CTNS is the only gene which is associated with cystinosis. The incidence of infantile nephropathic cystinosis is approximately 1 per 100,000 to 200,000 live births (Levtchenko et al. 2014). The French region of Brittany has a higher incidence of 1 per 26,000. The most common mutation is a 57 kb deletion which includes exons 1-9 and part of exon 10 (Levtchenko et al. 2014) (Touchman et al. 2000). In people of Northern European ancestry, approximately 50% of patients with nephropathic cystinosis are homozygous for the 57 kb deletion (Nesterova and Gahl 2014). Other pathogenic variants include missense, nonsense, splice site variants, insertions, and deletions (Human Gene Mutation Database). The missense variants are typically present in the transmembrane region of the cystinosin protein.

About 50% of cystinosis patients of Northern European descent are found to be homozygous for this deletion (Nesterova and Gahl 2014).
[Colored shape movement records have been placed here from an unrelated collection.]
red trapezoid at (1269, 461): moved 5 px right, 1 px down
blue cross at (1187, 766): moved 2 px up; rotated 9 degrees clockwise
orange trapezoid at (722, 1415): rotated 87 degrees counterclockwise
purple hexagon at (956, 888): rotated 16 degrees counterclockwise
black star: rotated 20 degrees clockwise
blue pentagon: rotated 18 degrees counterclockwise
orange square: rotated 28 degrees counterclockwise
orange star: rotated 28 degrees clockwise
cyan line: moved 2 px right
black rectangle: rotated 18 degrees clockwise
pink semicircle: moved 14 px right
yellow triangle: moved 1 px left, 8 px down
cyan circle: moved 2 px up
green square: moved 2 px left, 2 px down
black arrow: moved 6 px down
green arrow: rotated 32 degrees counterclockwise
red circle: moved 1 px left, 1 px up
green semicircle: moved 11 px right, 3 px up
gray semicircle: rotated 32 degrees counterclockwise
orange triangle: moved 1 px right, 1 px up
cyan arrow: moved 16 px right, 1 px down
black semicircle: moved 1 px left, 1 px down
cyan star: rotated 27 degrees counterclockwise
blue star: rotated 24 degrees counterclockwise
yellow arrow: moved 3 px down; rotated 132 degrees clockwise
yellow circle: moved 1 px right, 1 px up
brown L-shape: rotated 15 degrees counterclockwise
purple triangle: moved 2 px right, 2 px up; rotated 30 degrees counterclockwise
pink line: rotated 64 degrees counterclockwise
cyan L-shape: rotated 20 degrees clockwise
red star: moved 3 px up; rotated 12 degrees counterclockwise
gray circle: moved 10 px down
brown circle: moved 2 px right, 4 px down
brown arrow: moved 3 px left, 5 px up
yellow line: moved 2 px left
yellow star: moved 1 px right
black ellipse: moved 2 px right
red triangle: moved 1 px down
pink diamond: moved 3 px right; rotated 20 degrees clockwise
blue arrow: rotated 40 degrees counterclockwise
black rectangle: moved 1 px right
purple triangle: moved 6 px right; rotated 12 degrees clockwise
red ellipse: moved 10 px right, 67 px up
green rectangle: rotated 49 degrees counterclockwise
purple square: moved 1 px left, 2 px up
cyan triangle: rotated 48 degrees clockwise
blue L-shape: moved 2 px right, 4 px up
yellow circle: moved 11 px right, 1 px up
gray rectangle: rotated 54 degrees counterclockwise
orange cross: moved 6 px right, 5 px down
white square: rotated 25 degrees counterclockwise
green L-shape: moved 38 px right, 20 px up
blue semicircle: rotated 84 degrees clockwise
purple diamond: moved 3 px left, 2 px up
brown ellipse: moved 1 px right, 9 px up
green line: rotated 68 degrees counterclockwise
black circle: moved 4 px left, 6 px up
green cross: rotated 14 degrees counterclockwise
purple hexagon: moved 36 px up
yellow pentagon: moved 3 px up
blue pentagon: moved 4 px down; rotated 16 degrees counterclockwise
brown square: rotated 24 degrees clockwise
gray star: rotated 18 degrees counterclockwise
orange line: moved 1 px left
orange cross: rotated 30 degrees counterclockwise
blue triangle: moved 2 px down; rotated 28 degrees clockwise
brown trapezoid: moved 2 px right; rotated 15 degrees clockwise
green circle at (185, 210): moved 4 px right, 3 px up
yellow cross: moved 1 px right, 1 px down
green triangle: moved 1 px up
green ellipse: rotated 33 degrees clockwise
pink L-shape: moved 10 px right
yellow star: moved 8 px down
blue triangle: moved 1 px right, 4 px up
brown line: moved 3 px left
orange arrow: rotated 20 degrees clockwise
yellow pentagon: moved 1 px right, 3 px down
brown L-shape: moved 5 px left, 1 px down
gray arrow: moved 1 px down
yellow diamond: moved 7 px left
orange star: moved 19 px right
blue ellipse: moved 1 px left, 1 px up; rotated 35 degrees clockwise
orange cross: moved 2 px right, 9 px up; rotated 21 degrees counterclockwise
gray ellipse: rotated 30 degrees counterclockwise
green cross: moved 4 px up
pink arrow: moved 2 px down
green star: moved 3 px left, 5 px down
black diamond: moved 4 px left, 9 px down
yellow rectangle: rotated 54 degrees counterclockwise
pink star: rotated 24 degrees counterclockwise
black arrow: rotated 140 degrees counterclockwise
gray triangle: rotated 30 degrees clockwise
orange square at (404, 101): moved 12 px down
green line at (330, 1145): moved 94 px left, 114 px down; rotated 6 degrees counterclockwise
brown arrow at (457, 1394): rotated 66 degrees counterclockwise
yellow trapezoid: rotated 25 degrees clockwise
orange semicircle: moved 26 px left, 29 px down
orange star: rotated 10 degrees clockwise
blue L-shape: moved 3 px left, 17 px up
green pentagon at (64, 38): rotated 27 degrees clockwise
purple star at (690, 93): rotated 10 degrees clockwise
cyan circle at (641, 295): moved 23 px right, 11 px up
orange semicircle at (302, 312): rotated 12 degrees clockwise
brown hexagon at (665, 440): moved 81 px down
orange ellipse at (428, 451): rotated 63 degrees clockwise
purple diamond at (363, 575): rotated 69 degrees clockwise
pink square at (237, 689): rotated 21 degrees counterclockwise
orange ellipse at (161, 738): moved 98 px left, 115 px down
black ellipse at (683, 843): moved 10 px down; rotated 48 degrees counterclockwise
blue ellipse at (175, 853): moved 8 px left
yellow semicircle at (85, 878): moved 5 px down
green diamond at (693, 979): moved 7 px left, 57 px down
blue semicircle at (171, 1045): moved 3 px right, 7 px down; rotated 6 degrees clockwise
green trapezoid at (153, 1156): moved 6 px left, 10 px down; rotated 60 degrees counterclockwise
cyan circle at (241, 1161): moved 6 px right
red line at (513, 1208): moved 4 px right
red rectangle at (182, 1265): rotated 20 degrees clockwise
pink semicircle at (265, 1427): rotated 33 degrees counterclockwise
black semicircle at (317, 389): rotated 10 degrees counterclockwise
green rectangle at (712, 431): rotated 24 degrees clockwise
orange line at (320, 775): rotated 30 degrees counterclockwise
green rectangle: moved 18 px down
This test involves amplification of patient DNA with several sets of specific PCR primers that flank the common CTNS 57-kb deletion. In a patient with the deletion, two separate primer sets amplify across the deletion resulting in 485 bp and 601 bp products. Other control primers are used to detect the normal allele. Sanger sequencing of the deletion products will also be done to confirm breakpoint positions. This test permits the identification of patients with normal genotypes, patients who are homozygous for the deletion, and heterozygous carriers. PreventionGenetics also offers a sequencing test for the CTNS gene (Test #1561).